- _To do_
Quote all lines below exactly. Images stay out.

Extracted page text data:
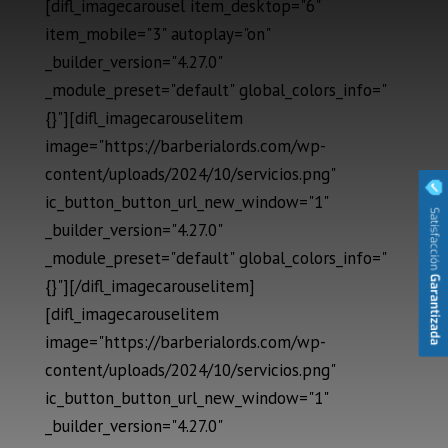
[difl_imagecarousel item_desktop="6"
item_mobile="3" autoplay="on"
_builder_version="4.27.0"
_module_preset="default" global_colors_info="
{}"][difl_imagecarouselitem
image="https://barberialords.com/wp-
content/uploads/2024/10/servicios.png"
ic_button_button_url_new_window="1"
_builder_version="4.27.0"
_module_preset="default" global_colors_info="
{}"][/difl_imagecarouselitem]
[difl_imagecarouselitem
image="https://barberialords.com/wp-
content/uploads/2024/10/servicios.png"
ic_button_button_url_new_window="1"
_builder_version="4.27.0"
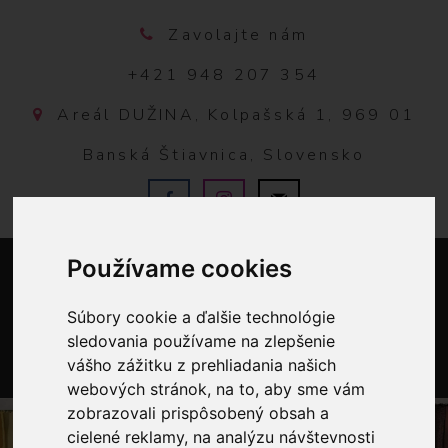
Zavolajte nám
+421 948 207 354
Areál DUŽINA, Kolpašská 1, 969 01
Banská Štiavnica, Slovensko
Používame cookies
Súbory cookie a ďalšie technológie
sledovania používame na zlepšenie
vášho zážitku z prehliadania našich
0
webových stránok, na to, aby sme vám
zobrazovali prispôsobený obsah a
cielené reklamy, na analýzu návštevnosti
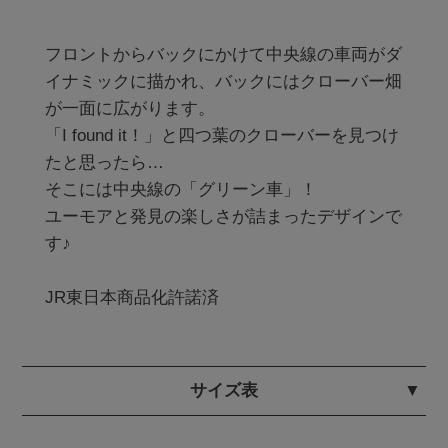
フロントからバックにかけて中央線の車両がダ
イナミックに描かれ、バックにはクローバー畑
が一面に広がります。

「I found it！」と四つ葉のクローバーを見つけ
たと思ったら…

そこには中央線の「グリーン車」！

ユーモアと発見の楽しさが詰まったデザインで
す♪

JR東日本商品化許諾済
サイズ表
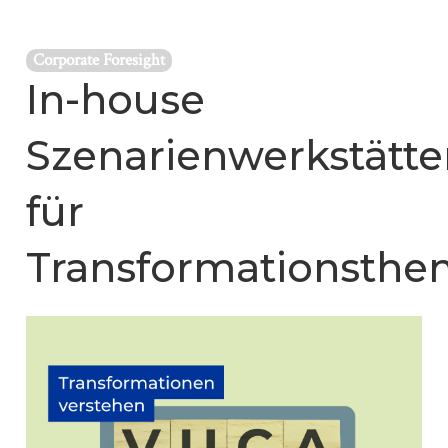
Corporate Foresight
In-house
Szenarienwerkstätte
für
Transformationsth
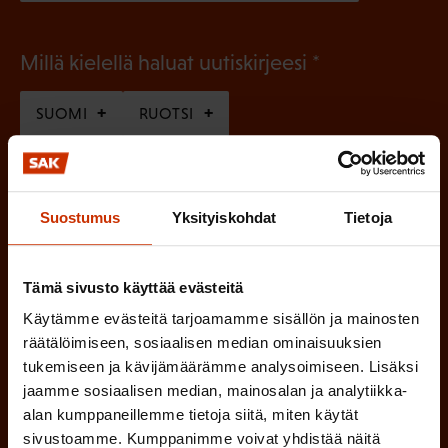
(
Millä kielellä haluat uutiskirjeesi
P
SUOMI
RUOTSI
a
k
o
(
Hyväksyn tietojeni tallentamisen ja käsittelyn
Suostumus
Yksityiskohdat
Tietoja
P
l
SAK:n viestintärekisterin
mukaisesti *
a
l
k
Tämä sivusto käyttää evästeitä
i
o
Käytämme evästeitä tarjoamamme sisällön ja mainosten
n
l
räätälöimiseen, sosiaalisen median ominaisuuksien
e
l
tukemiseen ja kävijämäärämme analysoimiseen. Lisäksi
i
n
jaamme sosiaalisen median, mainosalan ja analytiikka-
n
alan kumppaneillemme tietoja siitä, miten käytät
)
e
sivustoamme. Kumppanimme voivat yhdistää näitä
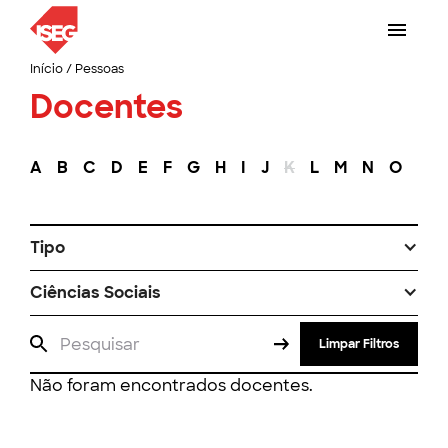
Início
/
Pessoas
Docentes
A
B
C
D
E
F
G
H
I
J
K
L
M
N
O
P
Tipo
Ciências Sociais
Limpar Filtros
Não foram encontrados docentes.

- _Response_
[difl_imagecarousel item_desktop="6"
item_mobile="3" autoplay="on"
_builder_version="4.27.0"
_module_preset="default" global_colors_info="
{}"][difl_imagecarouselitem
image="https://barberialords.com/wp-
content/uploads/2024/10/servicios.png"
ic_button_button_url_new_window="1"
_builder_version="4.27.0"
_module_preset="default" global_colors_info="
{}"][/difl_imagecarouselitem]
[difl_imagecarouselitem
image="https://barberialords.com/wp-
content/uploads/2024/10/servicios.png"
ic_button_button_url_new_window="1"
_builder_version="4.27.0"
Zavolajte nám
+421 948 207 354
Areál DUŽINA, Kolpašská 1, 969 01
Banská Štiavnica, Slovensko
Používame cookies
Súbory cookie a ďalšie technológie
sledovania používame na zlepšenie
vášho zážitku z prehliadania našich
0
webových stránok, na to, aby sme vám
zobrazovali prispôsobený obsah a
cielené reklamy, na analýzu návštevnosti
フロントからバックにかけて中央線の車両がダ
イナミックに描かれ、バックにはクローバー畑
が一面に広がります。

「I found it！」と四つ葉のクローバーを見つけ
たと思ったら…

そこには中央線の「グリーン車」！

ユーモアと発見の楽しさが詰まったデザインで
す♪

JR東日本商品化許諾済
サイズ表
Corporate Foresight
In-house
Szenarienwerkstätte
für
Transformationsth
(
Millä kielellä haluat uutiskirjeesi
P
SUOMI
RUOTSI
a
k
o
(
Hyväksyn tietojeni tallentamisen ja käsittelyn
Suostumus
Yksityiskohdat
Tietoja
P
l
SAK:n viestintärekisterin
mukaisesti *
a
l
k
Tämä sivusto käyttää evästeitä
i
o
Käytämme evästeitä tarjoamamme sisällön ja mainosten
n
l
räätälöimiseen, sosiaalisen median ominaisuuksien
e
l
tukemiseen ja kävijämäärämme analysoimiseen. Lisäksi
i
n
jaamme sosiaalisen median, mainosalan ja analytiikka-
n
alan kumppaneillemme tietoja siitä, miten käytät
)
e
sivustoamme. Kumppanimme voivat yhdistää näitä
Início
/
Pessoas
Docentes
A
B
C
D
E
F
G
H
I
J
K
L
M
N
O
P
Tipo
Ciências Sociais
Limpar Filtros
Não foram encontrados docentes.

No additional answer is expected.